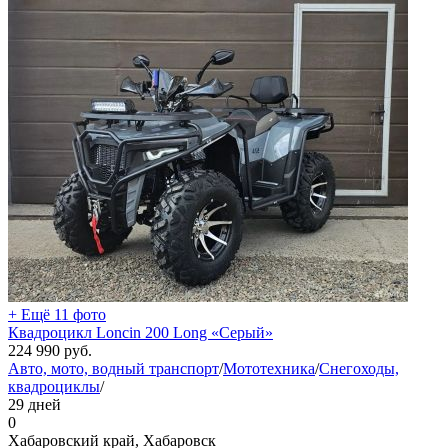
+ Ещё 11 фото
Квадроцикл Loncin 200 Long «Серый»
224 990
руб.
Авто, мото, водный транспорт
/
Мототехника
/
Снегоходы,
квадроциклы
/
29 дней
0
Хабаровский край, Хабаровск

————

ABOUT THIS TASK: Write out all the entries word for word, but skip any images.

SOLUTION TO THIS PROBLEM:
+ Ещё 11 фото
Квадроцикл Loncin 200 Long «Серый»
224 990
руб.
Авто, мото, водный транспорт
/
Мототехника
/
Снегоходы,
квадроциклы
/
29 дней
0
Хабаровский край, Хабаровск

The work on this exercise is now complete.